Some comments to your questions,
Originally Posted by mitchbt
Thanks again for the helpful info. I worked on the camper for a month in rainy conditions and it did not leak once. But after the 900 mile drive to Nova Scotia, a bit of water got in on the first rainy day. I’m thinking the drive shook up the frame and maybe things shifted? Does this make sense?
I know this may seem like it can't be, but I can attest it is true, I can explain how if needed. Campers can leak from the siding and the roof even if standing still. And you will not see any signs of water inside the living space. It can seep into the wall cavity and into the roof, it drips down, inside the walls and keeps going down until it hits the floor and then under the floor and maybe drip out or pond under the floor festers and rots wood where ever water is ponding. By the time the water shows up in the living space, a lot to time, years may have gone by as they are seeper leaks.
The siding is sealed using putty tape at all the places screws are used. Any hole in the siding is a leak potential. As the putty tape ages, it shrinks and will separate from the siding, the molding or split in the middle. Over time the split grows until it can allow water to seep/drip into the wall cavity. Roof leaks seep/drip there way into the wall cavity too. All this can be going on and you not realize it as you cannot see it inside. A camper is not build like a house that has much better wall siding and roof system. If you have a house roof leak, many times you see a water stain in the dry wall on the ceiling, not so much in a camper until the leak gets real big or have rotted through enough it drips into the living space.
And yes, campers flex a lot towing down the road. They flex in about all directions, this puts stress on all the siding and roof joints/putty tape. The older the camper gets, the worse it gets. So yes, towing can affect water seeping into the walls, while standing still and especially towing in the rain.
Originally Posted by mitchbt
The camper will remain parked in the same place for the remainder of its life, so there will be no more drives. I don’t have much time or money to invest so I am looking for a quick fix , if it lasts another 5 years I’ll be happy.
Maybe I will peel back the aluminum and make an assessment from there? I could always layer the plywood and fibreglass over the frame. How hard is it to peel off the existing aluminum roof? I definitely want to steer clear of cleaning up that tar.
OK, understand. I'm just cautioning on the water damage as you are going to have to spend some level of time and funds to get the camper to stay dry for 5 years.
Since the camper is going to stay in one place, you have a few options to seal up active leaks and help prevent new ones.
Both of these options must have the joints and surfaces to be treated totally cleaned. No dirt or mold and the products will not bond. I can't stress this enough, the new sealants will not bond to dirt or mold.
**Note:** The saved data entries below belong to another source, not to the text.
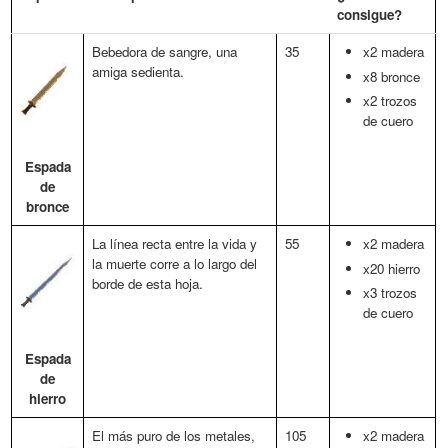
consigue?
Bebedora de sangre, una
35
x2 madera
amiga sedienta.
x8 bronce
x2 trozos
de cuero
Espada
de
bronce
La línea recta entre la vida y
55
x2 madera
la muerte corre a lo largo del
x20 hierro
borde de esta hoja.
x3 trozos
de cuero
Espada
de
hierro
El más puro de los metales,
105
x2 madera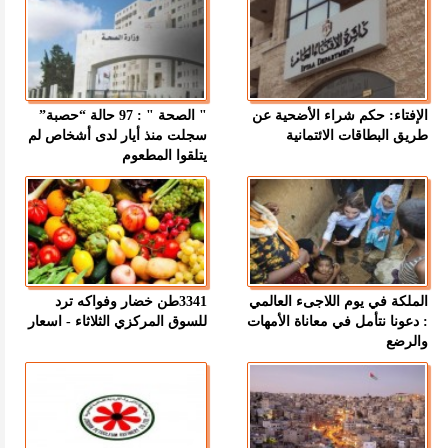
الإفتاء: حكم شراء الأضحية عن
" الصحة " : 97 حالة “حصبة”
طريق البطاقات الائتمانية
سجلت منذ أيار لدى أشخاص لم
يتلقوا المطعوم
الملكة في يوم اللاجىء العالمي
3341طن خضار وفواكه ترد
: دعونا نتأمل في معاناة الأمهات
للسوق المركزي الثلاثاء - اسعار
والرضع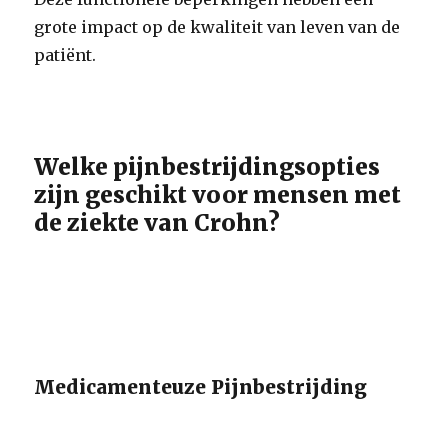
grote impact op de kwaliteit van leven van de
patiënt.
Welke pijnbestrijdingsopties
zijn geschikt voor mensen met
de ziekte van Crohn?
Medicamenteuze Pijnbestrijding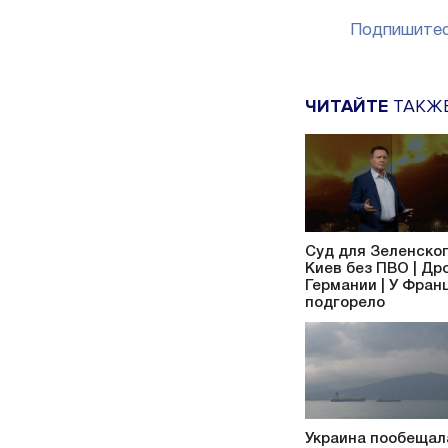
Подпишитес
ЧИТАЙТЕ
ТАКЖ
Суд для Зеленског
Киев без ПВО | Др
Германии | У Фран
подгорело
Украина пообещал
The siding, every joint or hole in the siding needs to sealed up (windows, doors, corner molding, power cord holes, furnace opening etc. I suggest Proflex RV or Standard Proflex by Geocel since the camper is not being. towed. Both of those products come in different colors. Basically you are caulking the camper siding leak tight. You could use 10 tubes of caulk on the whole camper. See this post on how to put the Proflex on, this is using Dicor non lap sealant but the Proflex will work the same with a soapy wet finger. Do not apply in high sun or hot siding. Smooth out short sections, 2 to 3 ft long max, then put more on. Use a small bead to not over apply.
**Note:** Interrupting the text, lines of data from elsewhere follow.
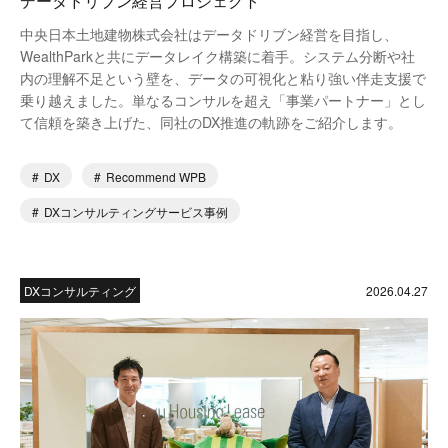
データドリブン経営プロジェクト
中央日本土地建物株式会社はデータドリブン経営を目指し、
WealthParkと共にデータレイク構築に着手。システム分断や社
内の理解不足という壁を、データの可視化と粘り強い伴走支援で
乗り越えました。単なるコンサルを超え「事業パートナー」とし
て信頼を築き上げた、同社のDX推進の軌跡をご紹介します。
DX
Recommend WPB
DXコンサルティングサービス事例
DXコンサルティング
2026.04.27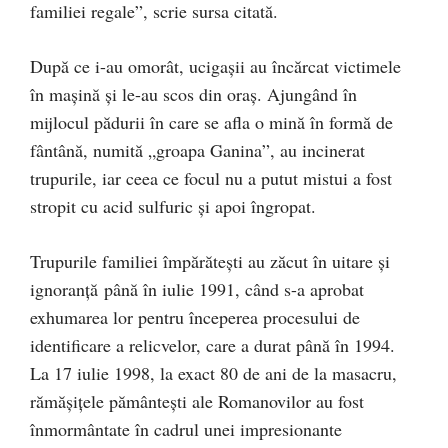
familiei regale”, scrie sursa citată.
După ce i-au omorât, ucigaşii au încărcat victimele
în maşină şi le-au scos din oraş. Ajungând în
mijlocul pădurii în care se afla o mină în formă de
fântână, numită „groapa Ganina”, au incinerat
trupurile, iar ceea ce focul nu a putut mistui a fost
stropit cu acid sulfuric şi apoi îngropat.
Trupurile familiei împărăteşti au zăcut în uitare şi
ignoranţă până în iulie 1991, când s-a aprobat
exhumarea lor pentru începerea procesului de
identificare a relicvelor, care a durat până în 1994.
La 17 iulie 1998, la exact 80 de ani de la masacru,
rămăşiţele pământeşti ale Romanovilor au fost
înmormântate în cadrul unei impresionante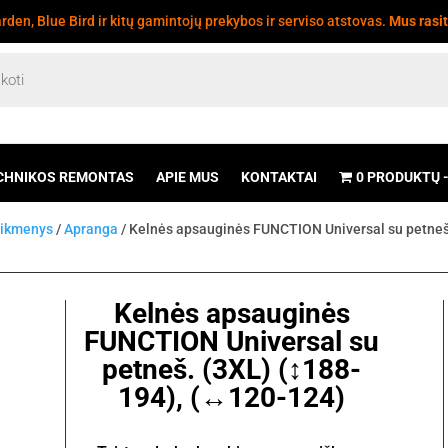
den, Blue Bird ir kitų gamintojų prekybos ir serviso atstovas.
Mus rasi
CHNIKOS REMONTAS
APIE MUS
KONTAKTAI
0 PRODUKTŲ
eikmenys
/
Apranga
/ Kelnės apsauginės FUNCTION Universal su petneš
Kelnės apsauginės
FUNCTION Universal su
petneš. (3XL) (↕188-
194), (↔120-124)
The roof, peeling back the skin is a job and then some. The roof metal is seamed to the front and rear wall. You either take the siding off or you cut it off if you are doing a roof replacement and not using the metal. And the front and rear wall siding comes off from the bottom up, not the top down. You seemed to indicate you did not have a lot of time, that is time consuming removing and rebuilding.
I have an option that will allow you not remove the roof or the tar. I really would not do this, I would rebuild any water damage first, but you want the cheapest way to and less time. So here goes.
Look into these two roof coatings. They are rated for metal and even going over asphalt. I have used the Henry, I have not used the GaCo.
On the Henry, you used 885 over the roof seams and hole penetrations to build up the coating over the screws/seams first https://henry.com/retail/repair-seal...r-roof-sealant
Then the open areas you use the 887, 2 coats https://henry.com/retail/white-roof-...e-roof-coating
The Gaco is here,
For the seams you use the liquid tape https://gaco.com/product/liquidrooftape/
Then the open areas you use the coating
The Henry you can buy at Home Depot, the Gaco you need to find a commercial roof supply house, they have a locator for your area on the web site.
Both roof products have to have the camper very clean and no residue on the surface. Doing a peel test on the tar is a good idea. More on how to do this peel test if you pick the coating option.
I will caution on this, you are sealing in an old leaks by not checking where leaks might be in the walls/ceiling. The insulation is fiberglass batt and is a sponge. It may dry out in time if you stop the leak, but dry rot may also come behind it.
There are other cheaper roof coatings, not sure they are rated for the tar like the two above are. The cost of the coating is well, nuts right now. It doubled since last summer, something in the supply chain has gotten to this paints and coating market.